We are in the middle of our second deployment. I agree with all of the suggestions that others made. I would just add that she is going to need people that she feels comfortable calling in case of emergencies. We all know that things go wrong and happen when our husbands are away (the car breaks down, the washing machine breaks, the a/c goes out etc.). When your husband is deployed, you already feel like you are having to do everything on your own, so I found it comforting to know that I had one or two close friends that I could call day or night if something unexpected happened. With two young kids, I am sure that will help give her peace of mind. We will be praying for her family.
If it's not too awkward, every time you are at her house take out the garbage. And on trash pick-up days, take the cans to the curb. My husband always does this job and when he is TDY/deployed it reminds me that he is not here. And with just having a new baby, lifting and carrying trash isn't something a new mom needs to be doing anyway.
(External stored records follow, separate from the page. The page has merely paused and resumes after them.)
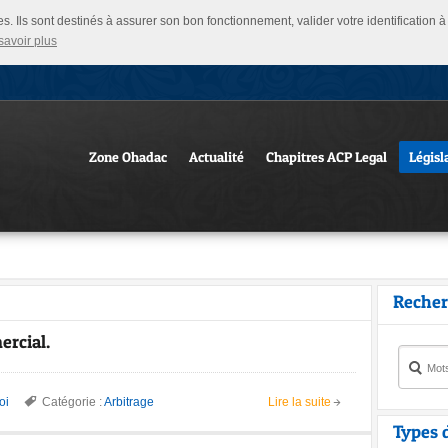
ies. Ils sont destinés à assurer son bon fonctionnement, valider votre identification
savoir plus
Zone Ohadac
Actualité
Chapitres ACP Legal
Législ
Recher
ercial.
oi
Catégorie :
Arbitrage
Lire la suite
Types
I am in agreement with taking over the bedtime routine every once in a while. By the end of the day your friend will be beyond exhausted and any help you can give with getting the children to bed and cleaning up from the day's activities will be so welcome.
With all of these changes, she probably hasn't had much quality time to bond with the new baby, so take the older one out to the park or library and give your friend some much needed quiet time with her new little one.
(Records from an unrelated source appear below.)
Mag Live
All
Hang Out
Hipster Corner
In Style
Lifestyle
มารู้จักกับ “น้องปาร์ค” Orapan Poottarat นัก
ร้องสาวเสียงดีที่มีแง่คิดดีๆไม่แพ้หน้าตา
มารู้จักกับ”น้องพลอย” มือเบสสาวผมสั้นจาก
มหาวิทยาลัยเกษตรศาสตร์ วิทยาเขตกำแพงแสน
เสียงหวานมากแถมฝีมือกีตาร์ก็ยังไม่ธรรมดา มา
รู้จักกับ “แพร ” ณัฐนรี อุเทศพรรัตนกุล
Have another friend watch the children while the two of you go get pedicures. She will greatly appreciate the time she gets to spend away from people who wear diapers!
Keep doing little things for her the entire separation period. Celebrate with her when she has made it 1 month, halfway, 1 month to go. She knows exactly how much time has gone and how much is left, and having someone remember with her will boost her morale more than you realize. Laugh with her. Cry with her. Hug her. Pray with her.
First may I say, that it's fabulous that your reader is such a great neighbor and looking to reach out to the military spouse! What a thoughtful person! I've happily survived three year long deployments (before children but while doing IVF cycles!) and just found out that my hubby won't be deploying in a couple months (yayaay!) You have a lot of great suggestions already...here are some other ones I was thinking about...
1. Offer your husband to be the handy-man (along the same lines of helping with yardwork). Ask her to make a list of things that she needs done around the house for when you have time...
2. Offer to babysit while she gets her hair done!